▸ PROMPT: Line by line, output the data that follows exactly as written.

Saved data entries:
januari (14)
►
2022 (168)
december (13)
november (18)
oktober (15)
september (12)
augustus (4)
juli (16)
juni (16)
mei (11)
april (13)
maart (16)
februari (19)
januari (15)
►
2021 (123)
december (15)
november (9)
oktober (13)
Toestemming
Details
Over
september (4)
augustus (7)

▸ WORKED SOLUTION:
januari (14)
►
2022 (168)
december (13)
november (18)
oktober (15)
september (12)
augustus (4)
juli (16)
juni (16)
mei (11)
april (13)
maart (16)
februari (19)
januari (15)
►
2021 (123)
december (15)
november (9)
oktober (13)
Toestemming
Details
Over
september (4)
augustus (7)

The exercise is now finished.